Otherwise, all the good stuff from that older disc has been ported over to this new one. Brooks' director's commentary was recorded originally for the Laserdisc release, and you still have to track it down under "Language Selection" instead of "Special Features," but it's worth the search. Brooks is his usual effusive self, responding impromptu to cast members and scenes as they appear while dishing up production info, on-set memories, praise for his crew and cast, and generally enjoying the experience with us.

Further extras start with the thorough and cheery 1996 "making of" featurette (36 mins.). A gentle and generous Wilder heads up its interviewees, and he's joined by Gerald Hirschfeld, producer Michael Gruskoff, archival footage of Feldman and Leachman, and more. Chaptered topics include the scripting, casting, shooting in b&w, sets and lighting, working with Mel, and "tricks of the trade."

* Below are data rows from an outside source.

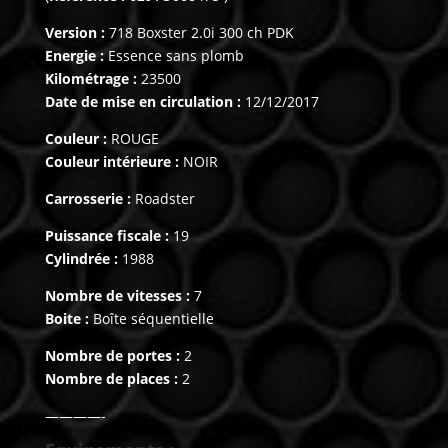
Version :
718 Boxster 2.0i 300 ch PDK
Energie :
Essence sans plomb
Kilométrage :
23500
Date de mise en circulation :
12/12/2017
Couleur :
ROUGE
Couleur intérieure :
NOIR
Carrosserie :
Roadster
Puissance fiscale :
19
Cylindrée :
1988
Nombre de vitesses :
7
Boite :
Boîte séquentielle
Nombre de portes :
2
Nombre de places :
2
————-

We also get seven deleted scenes (including the Actors' Parade that kicked off the wrap party), two bilingual Mexican TV on-set interviews (one with Feldman, the second with Wilder and Leachman in costume), outtakes, a vast library of production photos categorized under 19 subject headings, and original marketing reels (five trailers and three TV spots).

The sole letdown is that this edition adds, like electrodes to the neck, Fox's tired, shrill anti-piracy ad that starts the whole thing. Keep-case (slimline case in the box-set).